I deserve more then that.

Then, not than. And I doubt autocorrect is to blame because Sean isn’t exactly the brightest crayon in the box.

Okay, that’s not entirely true. He’s whip-smart about some things. Like baseball—seriously, the guy can pull stats out of his ass, even ones dating back to the sixties. But book smarts are not his forte. Stellar boyfriend doesn’t quite make his list of strengths either, at least not in recent days.

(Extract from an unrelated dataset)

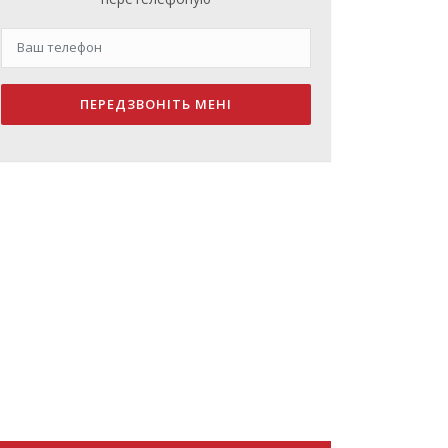
ПЕРЕДЗВОНІТЬ МЕНІ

I never wanted to be one of those girls who breaks up and makes up with the same guy over and over again. I really thought I was stronger than that, but Sean McCall has had a hold on me since freshman year at Briar University. He sucked me in with his preppy good looks and little-boy grin. That gorgeous grin, all crooked and dimpled and full of promises.

I glance at my phone again, my wariness climbing like the ivy on the building behind me. Argh. What does he want to talk about? We said everything we needed to say last night. When I told him I was done before I stormed out of his frat house, I’d meant it.

I am done. This is our fourth breakup in three years. I can’t keep doing this to myself, this twisted cycle of joy and heartache, especially when the person I’m supposed to be building a future with is determined to hold me back.

Even so, my heart hurts. It’s hard to let go of someone who’s been such a big part of your life for so long. It’s even harder when that person refuses to let you go.

Sighing, I hurry down the steps toward the cobblestone path that winds through campus. Usually I take the time to admire the scenery—the gorgeous old buildings, the wrought-iron benches and massive shade trees—but tonight I just want to sprint back to my dorm, pull the covers over my head, and shut out the world. Luckily, I can totally do that because my roommate Hannah is away this weekend, which means she won’t be around to lecture me about the emotional perils of wallowing in my misery.

She hadn’t done much lecturing last night, though. Nope, what she did was step up to the plate and knock the best-friend-ever role out of the park. The moment I’d walked through the door after leaving Sean, Hannah had been waiting in our common room with a carton of ice cream, a box of Kleenex, and two bottles of red wine, and she’d proceeded to stay up half the night passing me tissues and listening to me babble incoherently.

Breakups suck. I feel like such a failure. No, I feel like a quitter. The last piece of advice my mom gave me before she died was to never give up on love. Actually, she’d drilled that into me long before she’d ever gotten sick. I don’t know all the details, but it was no secret around my house that my parents’ marriage had been on the rocks more than once during their eighteen years together. And they’d powered through it. They’d worked at it.